▶ THE TASK
The answer must be one number: how many lines below contain the word "Reform".

SUPPLIED DATA Block Start

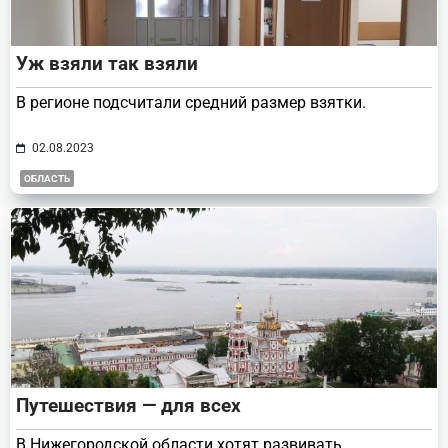
Уж взяли так взяли
В регионе подсчитали средний размер взятки.
02.08.2023
ОБЛАСТЬ
Путешествия — для всех
В Нижегородской области хотят развивать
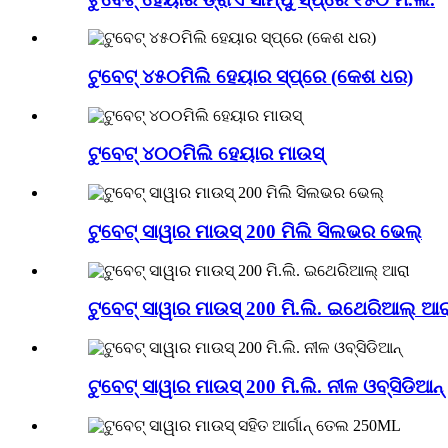
ଟୁବେଟ୍ ୪୫୦ମିଲି ହେୟାର ସ୍ପ୍ରେ (କେଶ ଧର)
ଟୁବେଟ୍ ୪୦୦ମିଲି ହେୟାର ମାଉସ୍
ଟୁବେଟ୍ ସାୱାର ମାଉସ୍ 200 ମିଲି ସିଲଭର ଭେଲ୍
ଟୁବେଟ୍ ସାୱାର ମାଉସ୍ 200 ମି.ଲି. ଇଥେରିଆଲ୍ ଆର
ଟୁବେଟ୍ ସାୱାର ମାଉସ୍ 200 ମି.ଲି. ନୀଳ ଓବ୍ସିଡିଆନ୍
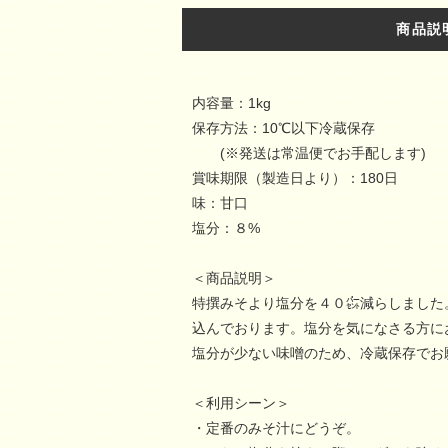
商品説
内容量：1kg
保存方法：10℃以下冷蔵保存
(※発送は常温便でお手配します)
賞味期限（製造日より）：180日
味：甘口
塩分：８%
＜商品説明＞
特撰みそより塩分を４０㌫減らしました
込んでおります。塩分を気になさる方に
塩分が少ない味噌のため、冷蔵保存でお
＜利用シーン＞
・定番のみそ汁にどうぞ。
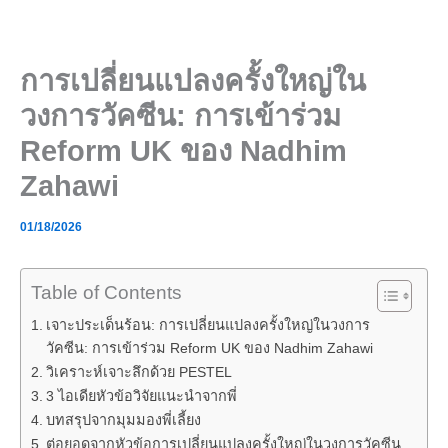
Skip
to
content
การเปลี่ยนแปลงครั้งใหญ่ใน
วงการวัคซีน: การเข้าร่วม
Reform UK ของ Nadhim
Zahawi
01/18/2026
Table of Contents
เจาะประเด็นร้อน: การเปลี่ยนแปลงครั้งใหญ่ในวงการ
วัคซีน: การเข้าร่วม Reform UK ของ Nadhim Zahawi
วิเคราะห์เจาะลึกด้วย PESTEL
3 ไอเดียหัวข้อวิจัยแนะนำจากพี่
บทสรุปจากมุมมองพี่เลี้ยง
ต่อยอดจากหัวข้อการเปลี่ยนแปลงครั้งใหญ่ในวงการวัคซีน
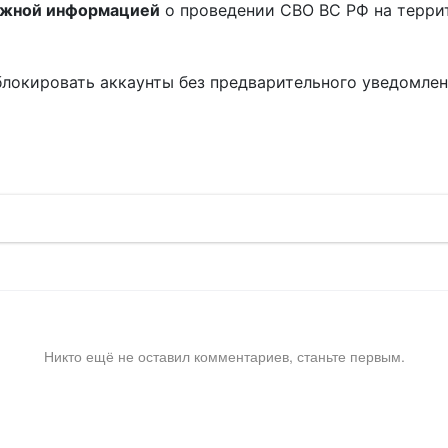
ожной информацией
о проведении СВО ВС РФ на терри
блокировать аккаунты без предварительного уведомле
!
Никто ещё не оставил комментариев, станьте первым.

SUPPLIED DATA Block End

▶ EXERCISE RESULT
2